>>>
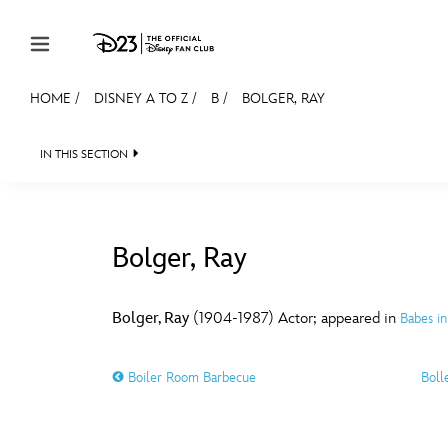
Skip to content
HOME
/
DISNEY A TO Z
/
B
/
BOLGER, RAY
JOIN
EVENTS
DISCOUNTS
SHOP
ULTIMAT
IN THIS SECTION
MEMBERSHIP
Gift Membership
Bolger, Ray
Redeem Gift Membership
#
A
Membership Renewal
Bolger, Ray
(1904-1987) Actor; appeared in
Babes in
Offers
E
F
Boiler Room Barbecue
Boll
Merch
Sweepstakes
J
K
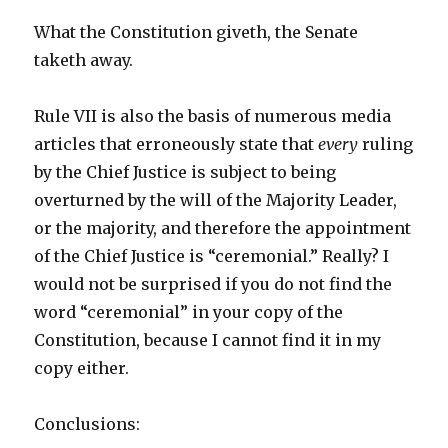
What the Constitution giveth, the Senate
taketh away.
Rule VII is also the basis of numerous media
articles that erroneously state that
every
ruling
by the Chief Justice is subject to being
overturned by the will of the Majority Leader,
or the majority, and therefore the appointment
of the Chief Justice is “ceremonial.” Really? I
would not be surprised if you do not find the
word “ceremonial” in your copy of the
Constitution, because I cannot find it in my
copy either.
Conclusions:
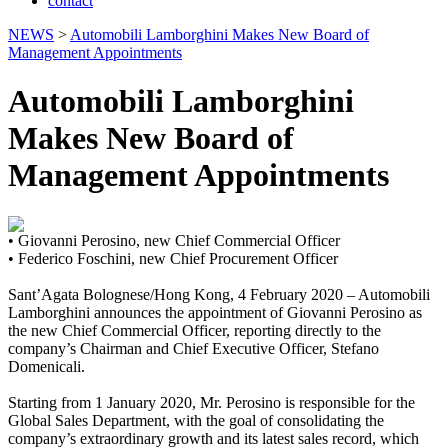
contact
NEWS
>
Automobili Lamborghini Makes New Board of
Management Appointments
Automobili Lamborghini
Makes New Board of
Management Appointments
• Giovanni Perosino, new Chief Commercial Officer
• Federico Foschini, new Chief Procurement Officer
Sant’Agata Bolognese/Hong Kong, 4 February 2020 – Automobili
Lamborghini announces the appointment of Giovanni Perosino as
the new Chief Commercial Officer, reporting directly to the
company’s Chairman and Chief Executive Officer, Stefano
Domenicali.
Starting from 1 January 2020, Mr. Perosino is responsible for the
Global Sales Department, with the goal of consolidating the
company’s extraordinary growth and its latest sales record, which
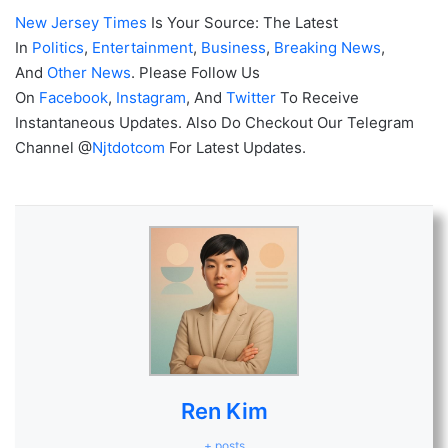
New Jersey Times
Is Your Source: The Latest
In
Politics
,
Entertainment
,
Business
,
Breaking News
,
And
Other News
. Please Follow Us
On
Facebook
,
Instagram
, And
Twitter
To Receive
Instantaneous Updates. Also Do Checkout Our Telegram
Channel @
Njtdotcom
For Latest Updates.
Ren Kim
+ posts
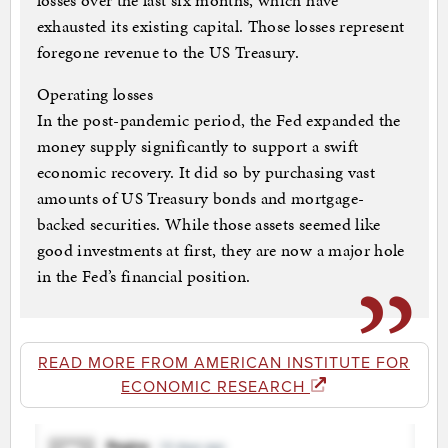
losses over the last six months, which have
exhausted its existing capital. Those losses represent
foregone revenue to the US Treasury.
Operating losses
In the post-pandemic period, the Fed expanded the
money supply significantly to support a swift
economic recovery. It did so by purchasing vast
amounts of US Treasury bonds and mortgage-
backed securities. While those assets seemed like
good investments at first, they are now a major hole
in the Fed’s financial position.
READ MORE FROM AMERICAN INSTITUTE FOR
ECONOMIC RESEARCH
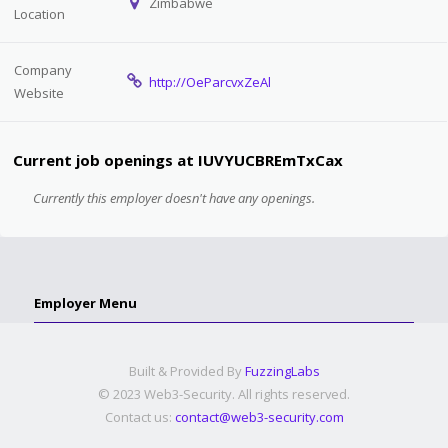
Zimbabwe
Location
Company
http://OeParcvxZeAl
Website
Current job openings at IUVYUCBREmTxCax
Currently this employer doesn't have any openings.
Employer Menu
Built & Provided By
FuzzingLabs
© 2023 Web3-Security. All rights reserved.
Contact us:
contact@web3-security.com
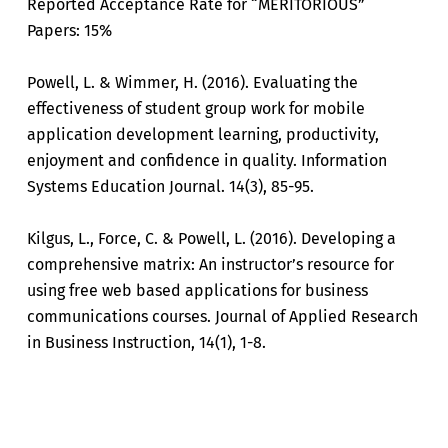
Reported Acceptance Rate for “MERITORIOUS”
Papers: 15%
Powell, L. & Wimmer, H. (2016). Evaluating the
effectiveness of student group work for mobile
application development learning, productivity,
enjoyment and confidence in quality. Information
Systems Education Journal. 14(3), 85-95.
Kilgus, L., Force, C. & Powell, L. (2016). Developing a
comprehensive matrix: An instructor’s resource for
using free web based applications for business
communications courses. Journal of Applied Research
in Business Instruction, 14(1), 1-8.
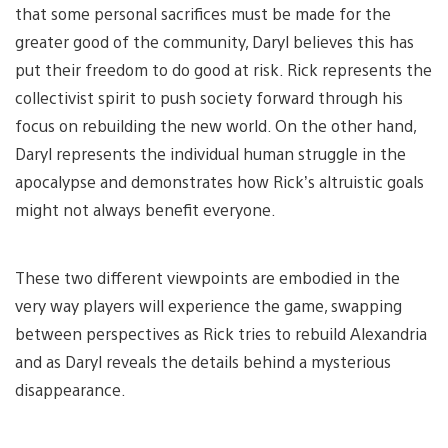
that some personal sacrifices must be made for the
greater good of the community, Daryl believes this has
put their freedom to do good at risk. Rick represents the
collectivist spirit to push society forward through his
focus on rebuilding the new world. On the other hand,
Daryl represents the individual human struggle in the
apocalypse and demonstrates how Rick’s altruistic goals
might not always benefit everyone.
These two different viewpoints are embodied in the
very way players will experience the game, swapping
between perspectives as Rick tries to rebuild Alexandria
and as Daryl reveals the details behind a mysterious
disappearance.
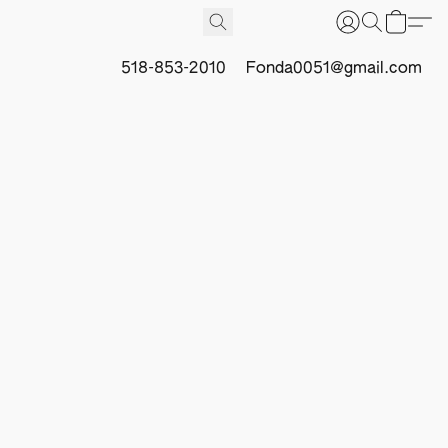
518-853-2010
Fonda0051@gmail.com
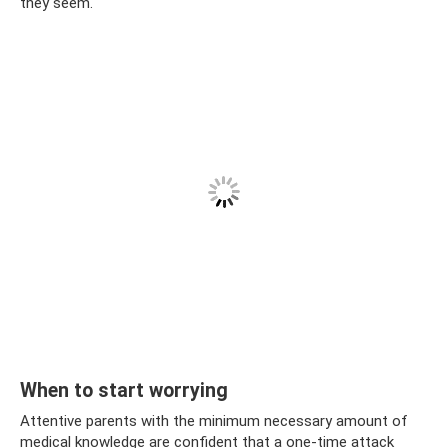
they seem.
When to start worrying
Attentive parents with the minimum necessary amount of
medical knowledge are confident that a one-time attack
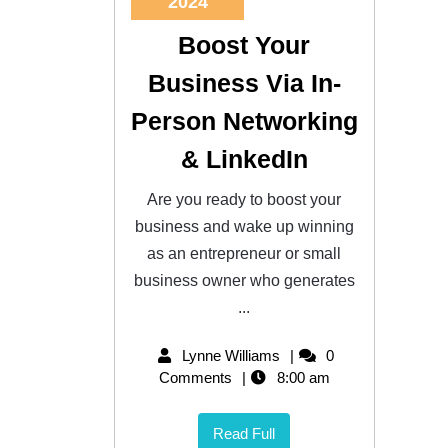
2024
Boost Your
Business Via In-
Person Networking
& LinkedIn
Are you ready to boost your
business and wake up winning
as an entrepreneur or small
business owner who generates
...
Lynne Williams
0
Comments
8:00 am
Read Full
<<<
**Assigned task:** Give back the records above word for word, minus any image they hold.

**Reply:**
Skip to content
HOME
/
DISNEY A TO Z
/
B
/
BOLGER, RAY
JOIN
EVENTS
DISCOUNTS
SHOP
ULTIMAT
IN THIS SECTION
MEMBERSHIP
Gift Membership
Bolger, Ray
Redeem Gift Membership
#
A
Membership Renewal
Bolger, Ray
(1904-1987) Actor; appeared in
Babes in
Offers
E
F
Boiler Room Barbecue
Boll
Merch
Sweepstakes
J
K
What the Constitution giveth, the Senate
taketh away.
Rule VII is also the basis of numerous media
articles that erroneously state that
every
ruling
by the Chief Justice is subject to being
overturned by the will of the Majority Leader,
or the majority, and therefore the appointment
of the Chief Justice is “ceremonial.” Really? I
would not be surprised if you do not find the
word “ceremonial” in your copy of the
Constitution, because I cannot find it in my
copy either.
Conclusions:
contact
NEWS
>
Automobili Lamborghini Makes New Board of
Management Appointments
Automobili Lamborghini
Makes New Board of
Management Appointments
• Giovanni Perosino, new Chief Commercial Officer
• Federico Foschini, new Chief Procurement Officer
Sant’Agata Bolognese/Hong Kong, 4 February 2020 – Automobili
Lamborghini announces the appointment of Giovanni Perosino as
the new Chief Commercial Officer, reporting directly to the
company’s Chairman and Chief Executive Officer, Stefano
Domenicali.
Starting from 1 January 2020, Mr. Perosino is responsible for the
Global Sales Department, with the goal of consolidating the
company’s extraordinary growth and its latest sales record, which
New Jersey Times
Is Your Source: The Latest
In
Politics
,
Entertainment
,
Business
,
Breaking News
,
And
Other News
. Please Follow Us
On
Facebook
,
Instagram
, And
Twitter
To Receive
Instantaneous Updates. Also Do Checkout Our Telegram
Channel @
Njtdotcom
For Latest Updates.
Ren Kim
+ posts
losses over the last six months, which have
exhausted its existing capital. Those losses represent
foregone revenue to the US Treasury.
Operating losses
In the post-pandemic period, the Fed expanded the
money supply significantly to support a swift
economic recovery. It did so by purchasing vast
amounts of US Treasury bonds and mortgage-
backed securities. While those assets seemed like
good investments at first, they are now a major hole
in the Fed’s financial position.
READ MORE FROM AMERICAN INSTITUTE FOR
ECONOMIC RESEARCH
Zimbabwe
Location
Company
http://OeParcvxZeAl
Website
Current job openings at IUVYUCBREmTxCax
Currently this employer doesn't have any openings.
Employer Menu
Built & Provided By
FuzzingLabs
© 2023 Web3-Security. All rights reserved.
Contact us:
contact@web3-security.com
Reported Acceptance Rate for “MERITORIOUS”
Papers: 15%
Powell, L. & Wimmer, H. (2016). Evaluating the
effectiveness of student group work for mobile
application development learning, productivity,
enjoyment and confidence in quality. Information
Systems Education Journal. 14(3), 85-95.
Kilgus, L., Force, C. & Powell, L. (2016). Developing a
comprehensive matrix: An instructor’s resource for
using free web based applications for business
communications courses. Journal of Applied Research
in Business Instruction, 14(1), 1-8.
that some personal sacrifices must be made for the
greater good of the community, Daryl believes this has
put their freedom to do good at risk. Rick represents the
collectivist spirit to push society forward through his
focus on rebuilding the new world. On the other hand,
Daryl represents the individual human struggle in the
apocalypse and demonstrates how Rick’s altruistic goals
might not always benefit everyone.
These two different viewpoints are embodied in the
very way players will experience the game, swapping
between perspectives as Rick tries to rebuild Alexandria
and as Daryl reveals the details behind a mysterious
disappearance.
518-853-2010
Fonda0051@gmail.com
they seem.
When to start worrying
Attentive parents with the minimum necessary amount of
medical knowledge are confident that a one-time attack
2024
Boost Your
Business Via In-
Person Networking
& LinkedIn
Are you ready to boost your
business and wake up winning
as an entrepreneur or small
business owner who generates
...
Lynne Williams
0
Comments
8:00 am
Read Full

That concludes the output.